If you use Flow a lot, you will really benefit from using one of Logitech’s MX Mechanical keyboards (or its older, non-mechanical MX Keys keyboards) as they can change profiles automatically along with your mouse. After pairing my MX Mechanical keyboard with the laptop and toggling the “Link Keyboard” option to on in Logi Options, the system worked flawlessly as I dragged my pointer back and forth.
If you want to switch to a device that can’t run Logi Options+, you can’t use Flow and must rely on the Easy-Switch button. I use a Raspberry Pi with Linux as part of my workflow, so I found it really frustrating that the tiny Easy-Switch button is on the bottom of the mouse where it’s hard to reach. Other Logitech Mice, such as the Triathlon M720, solve this problem by putting that button on top, but the MX Master line hasn’t gotten the memo that some users need easier manual switching. It would be nice if you could custom configure one of the other buttons, perhaps the Shift wheel button or thumb button, to serve as Easy-Switch. But at least right now, you cannot. It would also be nice if switching devices manually on your MX Mechanical keyboard would switch the mouse to the same device, but that’s not an option either.
Software and Customization of Logitech MX Master 3S
You can use the Logitech MX Master 3S without any software at all and it will operate at default settings for the buttons, wheels and DPI. However, to get the most out of it or to use Flow, you need to install Logi Options+, which is the new name for Logitech’s Options software. Available for Windows or macOS, Options+ allows you to customize each button and both scroll wheels by app, control the MagSpeed wheel’s DPI and modes, set up Flow and see a list of all the devices your mouse is paired with.
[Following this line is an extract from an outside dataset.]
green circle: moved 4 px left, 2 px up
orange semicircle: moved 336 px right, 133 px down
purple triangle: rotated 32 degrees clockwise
The software also backs up your settings to the cloud, should you need to reinstall the software or start fresh on a new computer.
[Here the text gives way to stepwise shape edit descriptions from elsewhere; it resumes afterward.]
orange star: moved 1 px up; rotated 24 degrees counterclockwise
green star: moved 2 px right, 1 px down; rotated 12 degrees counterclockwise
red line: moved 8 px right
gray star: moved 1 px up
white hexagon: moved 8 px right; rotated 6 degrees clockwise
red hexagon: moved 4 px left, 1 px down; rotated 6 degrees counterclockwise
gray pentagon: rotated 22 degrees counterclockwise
I found that customizing the buttons provided a really good way to maximize my productivity, but you need to make sure you have the settings tweaked for the apps you use most. By default, the thumb wheel enables horizontal scrolling in Windows but tab switching in Chrome. But I wanted to make sure that it zooms in Chrome and horizontal scrolls in Excel and was able to do so.
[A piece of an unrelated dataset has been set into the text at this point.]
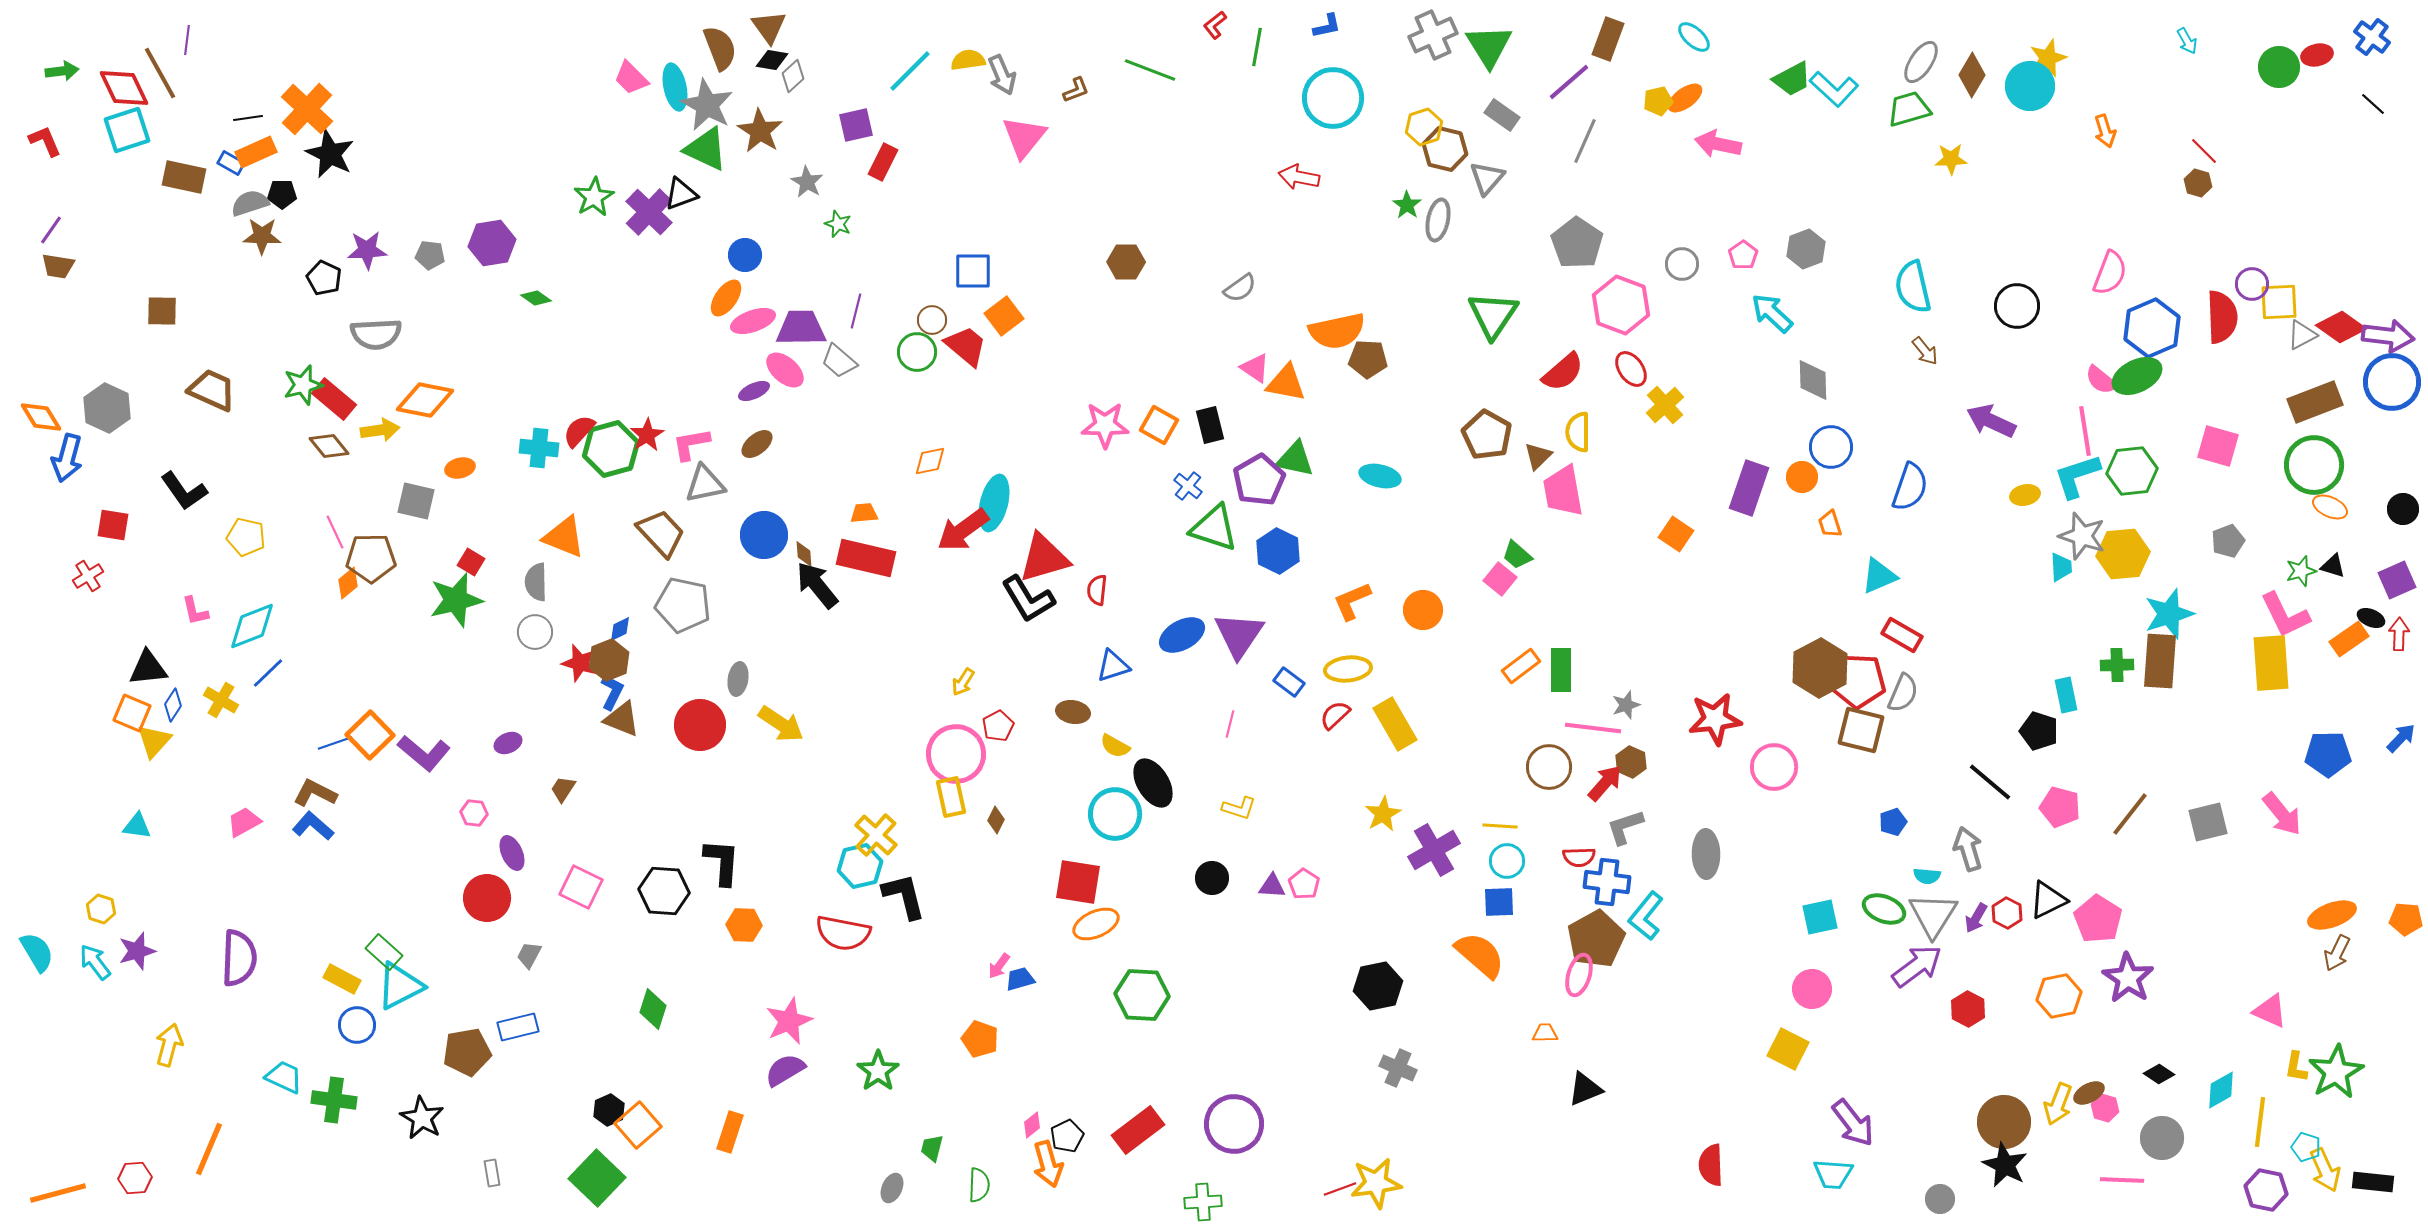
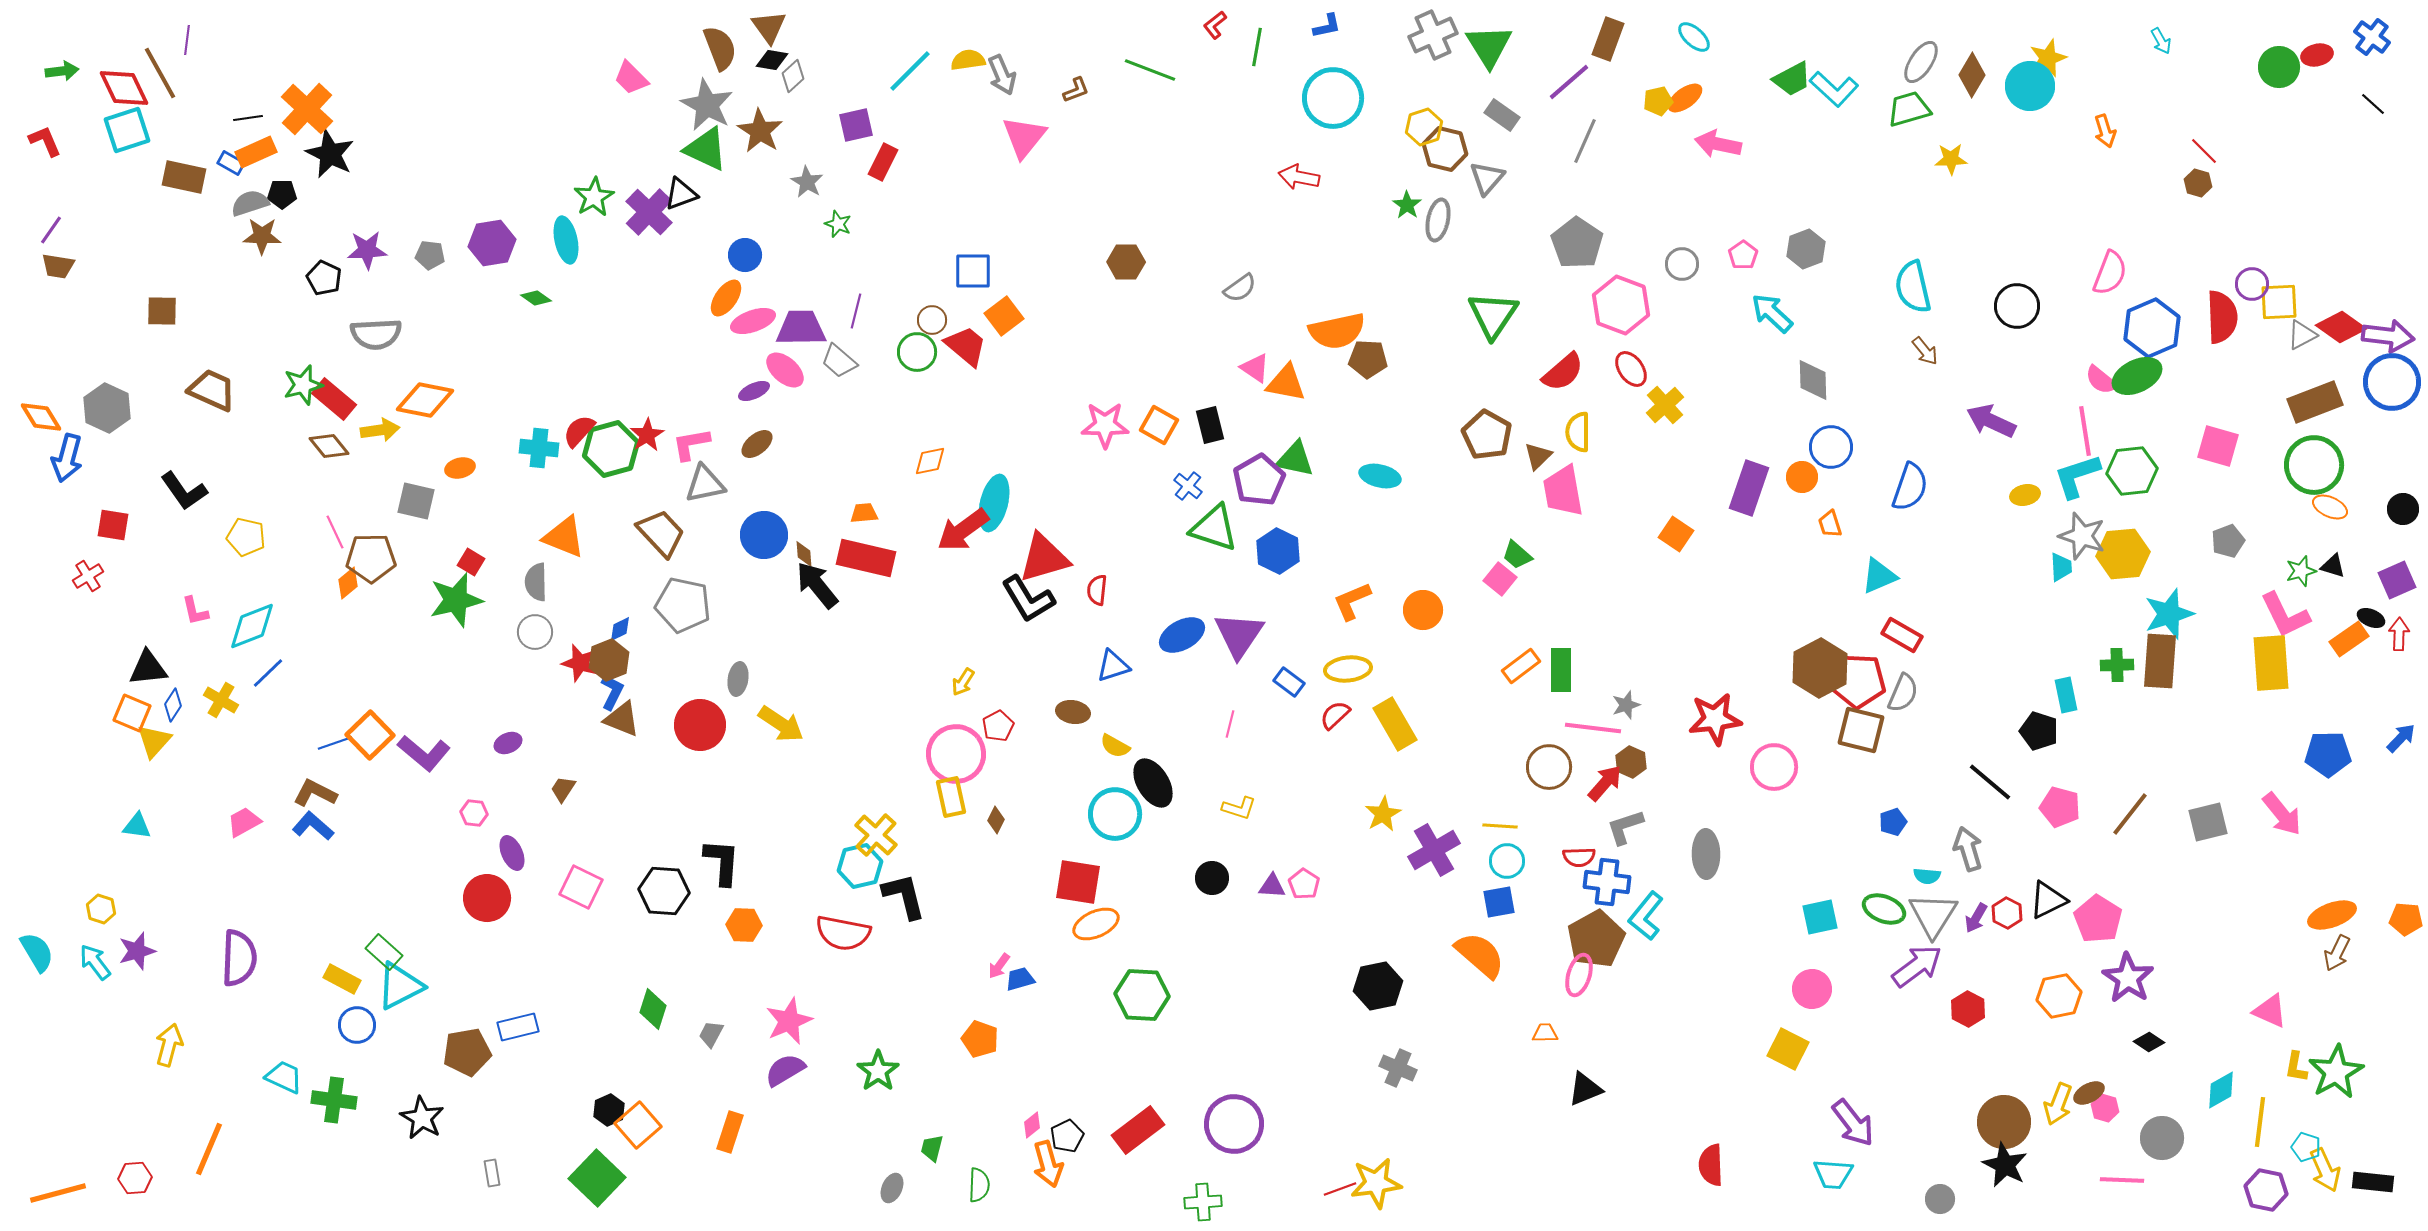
cyan arrow at (2187, 41): moved 26 px left
cyan ellipse at (675, 87): moved 109 px left, 153 px down
blue square at (1499, 902): rotated 8 degrees counterclockwise
gray trapezoid at (529, 955): moved 182 px right, 79 px down
black diamond at (2159, 1074): moved 10 px left, 32 px up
Though Options+ includes default settings for a number of apps, including Word, Powerpoint, Chrome, Edge, Zoom and Teams, you can add any application you want as I found when I created custom settings for Notepad++, my favorite code editor. When I wanted to program the shift wheel button to switch tabs in the program, a function that normally requires hitting CTRL + PgUp, I simply selected Keyboard Shortcut as the output for that button in Notepad++.
As powerful as Logi Options+ is, there’s still plenty of room for improvement. As noted above, you can’t program any of the buttons to switch devices – you can only use the bottom button for that. I also couldn’t find a way to set any of my buttons to mute my microphone in Windows, though there is an option to make it mute your speakers. Since so many of the tools I use are web-based, I’d really love to be able to customize the buttons by website, rather than having the same controls for anything I do in Chrome or Edge. For example, it would be more helpful if I could program the horizontal scroll wheel to be zoom in Google Docs but horizontal scroll in Google Sheets and volume control in Google Meet.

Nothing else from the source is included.